* _TASK INSTRUCTIONS_
What you write must match, character for character, the lines from the one with "QUALITY MODEL" down to the one with "Nah.... not really" in the listing below, minus its pictures.

* _GIVEN ENTRIES_
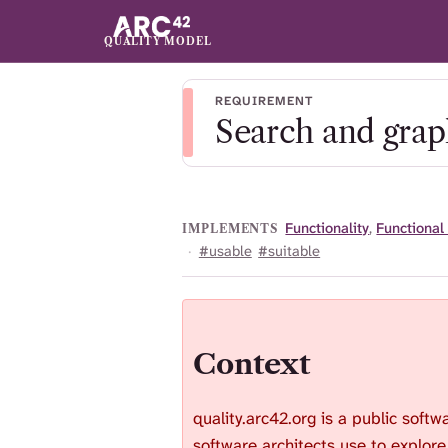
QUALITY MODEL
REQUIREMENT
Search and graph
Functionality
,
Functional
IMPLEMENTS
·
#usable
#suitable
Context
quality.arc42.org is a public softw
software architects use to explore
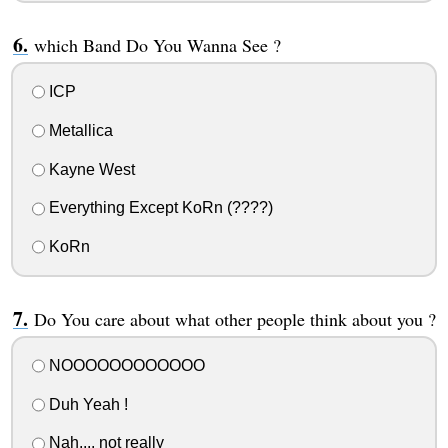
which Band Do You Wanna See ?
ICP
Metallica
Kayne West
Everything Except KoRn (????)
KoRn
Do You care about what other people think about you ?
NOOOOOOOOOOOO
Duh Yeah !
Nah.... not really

==

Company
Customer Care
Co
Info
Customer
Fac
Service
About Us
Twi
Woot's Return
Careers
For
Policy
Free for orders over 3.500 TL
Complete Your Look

* _WRITTEN RESPONSE_
QUALITY MODEL
REQUIREMENT
Search and graph
Functionality
,
Functional
IMPLEMENTS
·
#usable
#suitable
Context
quality.arc42.org is a public softw
software architects use to explore
which Band Do You Wanna See ?
ICP
Metallica
Kayne West
Everything Except KoRn (????)
KoRn
Do You care about what other people think about you ?
NOOOOOOOOOOOO
Duh Yeah !
Nah.... not really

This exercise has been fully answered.